Records from a collection:
=== Section Start ===

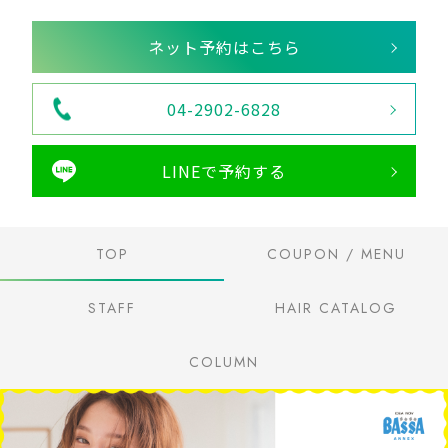
ネット予約はこちら
04-2902-6828
LINEで予約する
TOP
COUPON / MENU
STAFF
HAIR CATALOG
COLUMN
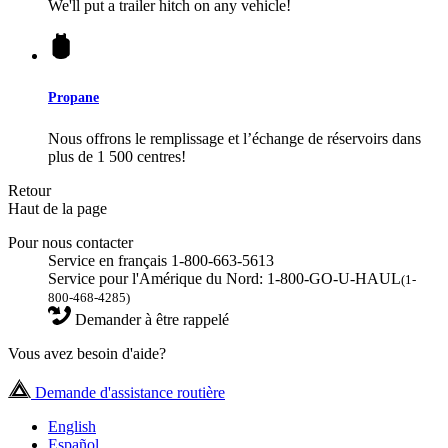
We'll put a trailer hitch on any vehicle!
Propane
Nous offrons le remplissage et l’échange de réservoirs dans
plus de 1 500 centres!
Retour
Haut de la page
Pour nous contacter
Service en français 1-800-663-5613
Service pour l'Amérique du Nord: 1-800-GO-U-HAUL
(1-
800-468-4285)
Demander à être rappelé
Vous avez besoin d'aide?
Demande d'assistance routière
English
Español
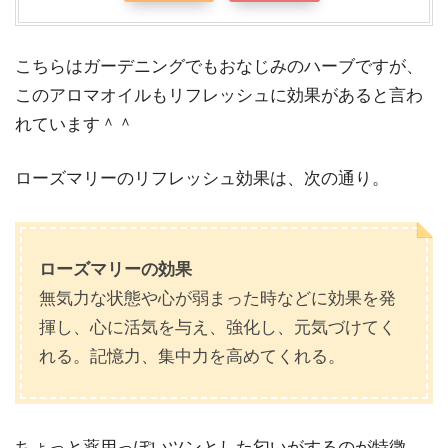
こちらはガーデニングでもおなじみのハーブですが、
このアロマオイルもリフレッシュに効果があると言わ
れています＾＾
ローズマリーのリフレッシュ効果は、次の通り。
ローズマリーの効果
無気力な状態や心が弱まった時などに効果を発
揮し、心に活気を与え、強化し、元気づけてく
れる。記憶力、集中力を高めてくれる。
ちょっと薬用っぽいツンとした匂いがするのが特徴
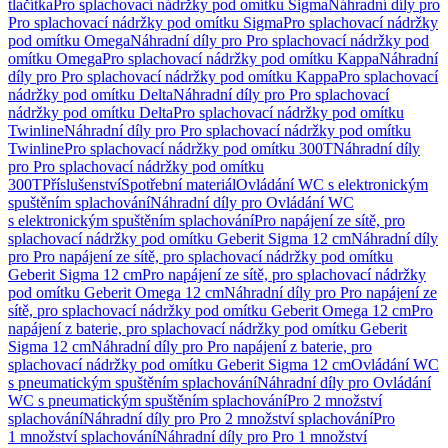
tlačítka
Pro splachovací nádržky pod omítku Sigma
Náhradní díly pro
Pro splachovací nádržky pod omítku Sigma
Pro splachovací nádržky
pod omítku Omega
Náhradní díly pro Pro splachovací nádržky pod
omítku Omega
Pro splachovací nádržky pod omítku Kappa
Náhradní
díly pro Pro splachovací nádržky pod omítku Kappa
Pro splachovací
nádržky pod omítku Delta
Náhradní díly pro Pro splachovací
nádržky pod omítku Delta
Pro splachovací nádržky pod omítku
Twinline
Náhradní díly pro Pro splachovací nádržky pod omítku
Twinline
Pro splachovací nádržky pod omítku 300T
Náhradní díly
pro Pro splachovací nádržky pod omítku
300T
Příslušenství
Spotřební materiál
Ovládání WC s elektronickým
spuštěním splachování
Náhradní díly pro Ovládání WC
s elektronickým spuštěním splachování
Pro napájení ze sítě, pro
splachovací nádržky pod omítku Geberit Sigma 12 cm
Náhradní díly
pro Pro napájení ze sítě, pro splachovací nádržky pod omítku
Geberit Sigma 12 cm
Pro napájení ze sítě, pro splachovací nádržky
pod omítku Geberit Omega 12 cm
Náhradní díly pro Pro napájení ze
sítě, pro splachovací nádržky pod omítku Geberit Omega 12 cm
Pro
napájení z baterie, pro splachovací nádržky pod omítku Geberit
Sigma 12 cm
Náhradní díly pro Pro napájení z baterie, pro
splachovací nádržky pod omítku Geberit Sigma 12 cm
Ovládání WC
s pneumatickým spuštěním splachování
Náhradní díly pro Ovládání
WC s pneumatickým spuštěním splachování
Pro 2 množství
splachování
Náhradní díly pro Pro 2 množství splachování
Pro
1 množství splachování
Náhradní díly pro Pro 1 množství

=== Section End ===

The problem
Whenever a line above contains "Kappa", copy that line.

Task result
Pro splachovací nádržky pod omítku Kappa
díly pro Pro splachovací nádržky pod omítku Kappa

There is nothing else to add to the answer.